Shadow, User.dat is part of the registry along with System.dat

So when your in Regedit, I assume your using the Edit>Find option.

If so, just to be sure, are you highlighting MyComputer before the search so it searches the entire registry? 

Did you Select All of the boxes so it searches "Keys, Values and Data"? 

Did you Unselected "Match Whole String Only"? 

Are you pressing F3 to continue searching after it finds one instance of what your searching for?


----------



## ohheck (Jan 5, 2003)

Bryan- yes, yes, and yes  but thanks for trying- 
i did a search of every file on my computer containing the word spider116 and it is only in user.dat - these all seem to be recently viewed files- ( "spider116.zip.lnk" )- i located and deleted every reference to recently viewed files in the registry, recently docs is empty on the start menu, but still the links are there (in text form) in the user.dat file- does windows have some super hidden registry keys or something?...


----------



## Bryan (Jul 3, 1999)

I've really never gotten into trying to read the user.dat file in a text editor since it's really nothing you can get done doing it that way.

Anyway, just a guess but if the registry was compacted, those items your seeing may disappear but that's just a guess. Maybe someone else knows otherwise.

Are you running W95, W98 or ME?


----------



## TonyKlein (Aug 26, 2001)

You can't edit User.dat or System.dat directly.

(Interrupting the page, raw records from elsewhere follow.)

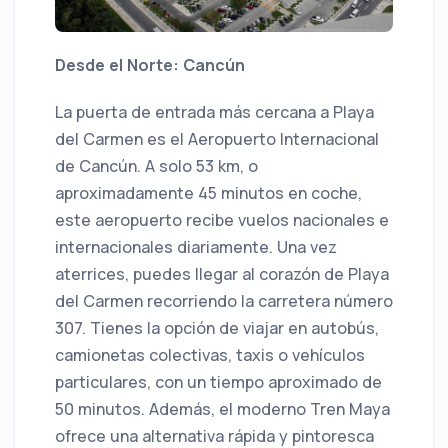
Desde el Norte: Cancún
La puerta de entrada más cercana a Playa
del Carmen es el Aeropuerto Internacional
de Cancún. A solo 53 km, o
aproximadamente 45 minutos en coche,
este aeropuerto recibe vuelos nacionales e
internacionales diariamente. Una vez
aterrices, puedes llegar al corazón de Playa
del Carmen recorriendo la carretera número
307. Tienes la opción de viajar en autobús,
camionetas colectivas, taxis o vehículos
particulares, con un tiempo aproximado de
50 minutos. Además, el moderno Tren Maya
ofrece una alternativa rápida y pintoresca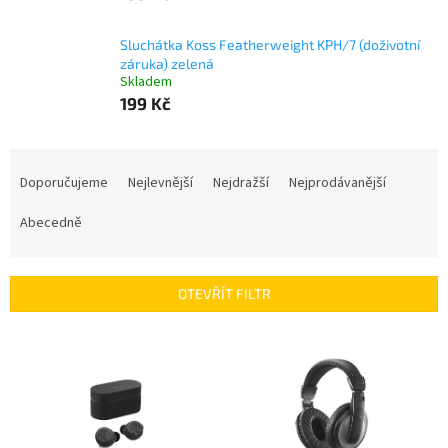
Sluchátka Koss Featherweight KPH/7 (doživotní
záruka) zelená
Skladem
199 Kč
Ř
a
Doporučujeme
Nejlevnější
Nejdražší
Nejprodávanější
z
e
Abecedně
n
í
p
OTEVŘÍT FILTR
r
o
V
d
ý
u
p
k
i
t
s
ů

Period.

You _must_ use Regedit to search and edit the Registry.

There are a number of places where MRU lists are stored, and sometimes the data are coded as well.

Good MRU cleaners like MRU Blaster or SpyBot will clean these.


----------



## ohheck (Jan 5, 2003)

yes, i know i cant edit user.dat as a txt file that's why i want to know how to find it in regedit- just downloaded mru blaster, ran it, the information is still there!
more bits: they are files ive deleted, the recycled in shows as empty, except if i hit 'select all' , 'empty recycled bin'
a message pops up: "Are you sure you want to delete these 19 items?" - yes, ---> "system error"
ok, the information in user.dat is recently deleted files that have been deleted from the recycle bin, but the delete information wont go away..............



the messes i get myself into............. :\


----------



## TonyKlein (Aug 26, 2001)

Your Recycle Bin is probably corrupted.

Go to Start > Shutdown > Reboot into MS-DOS

If you're running Win ME, start up with a boot disk.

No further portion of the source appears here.